A note on prescriptions. I live in Florence, and the process my base di medico (GP) Doctor here requires me to go through to refill a prescription is not the same as you experienced. I have a need for an ongoing prescription (a very common medicine) and each time I have to refill (the Doctor only gives me enough for 3 weeks), I have to handwrite or type a note requesting what the refill is that I require, put it in an envelope, which is required by the privacy law here. I then have to walk to the Doctor’s office, stand in line and drop the physical note with the receptionist. I can then return 2 or 3 days later to the office once the Doctor has had time to review and print the ricettas, wait in line again and retrieve my envelope with the prescriptions inside. You cannot send an email or a fax, you MUST drop off a paper note in person. Then when I go to the pharmacy here to get my prescription refilled, they rarely have it or never have enough the full prescription and then I always have to return. I have asked if it is possible if I let them know in advance could they have the medicine available but they have told me that is not the way the system works here. They need to have the prescription in hand FIRST and then they can get it from the ASL (national healthcare). So most of the time, for me to get my prescription refilled it requires 4 trips. Also, two weeks ago when i needed to get a refill and we were in lockdown, the Doctors office STILL required me to walk there and drop off a physical note….I couldn’t believe it! The receptionist was in full hazmat suit and I had to push my envelope into the overstuffed mailbox of the Doctor. It seems the process is different depending on where you live in Italy but I miss the ease with which I was able to get my prescriptions refilled in the US compared to what I have to go through here.

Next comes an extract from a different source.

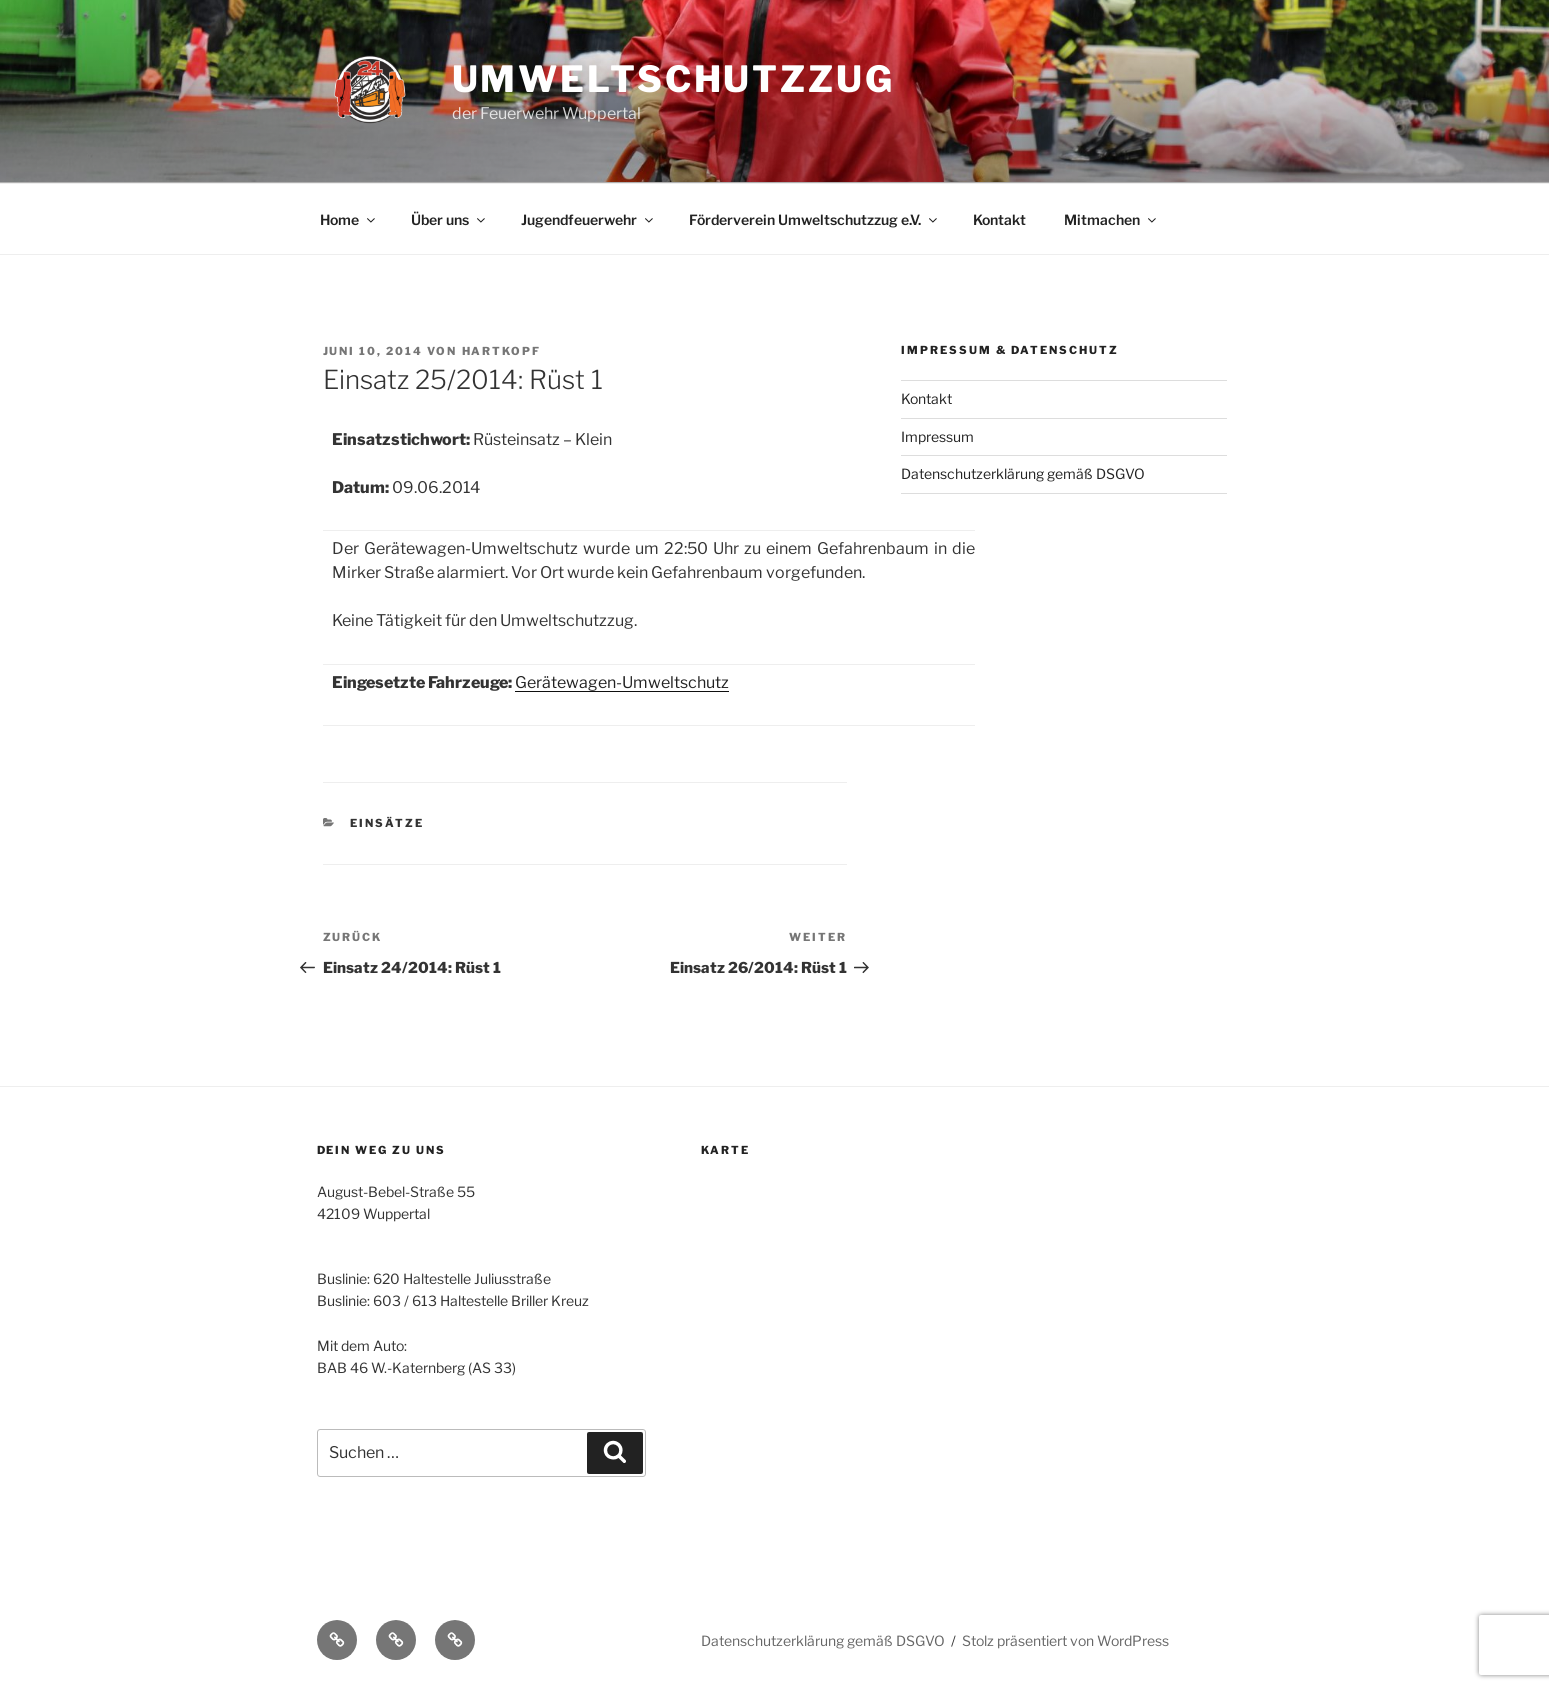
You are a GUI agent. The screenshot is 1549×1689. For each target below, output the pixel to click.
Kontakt (999, 219)
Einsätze (387, 823)
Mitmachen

Julia, thank you for your comment. No system is perfect and the Italian system does not even come close to perfection. As a follow-up to my post, I went to the pharmacy after I received the key number I needed to establish my account with that particular pharmacy only to find out that one of the prescribed medications was not available to me because the insurance company would not pay for it. In their opinion, the doctor was not justified in prescribing it for me. They would pay for a similar, inferior medication but I would have to go back to the doctor to get a new prescription. In Italy we only had two different primary doctors. One in Palermo and the other in Montespertoli. Both would write prescriptions the way we needed them written. Pharmacies, you are correct, cannot order a medication unless they have a prescription for it. But in my experience anytime that happened they would be able to get it within the same day or the following morning. They were also free to give you a generic if it was ok with the patient.
Have you considered changing doctor? The one you have appears to be, based on what you have written, an asshole.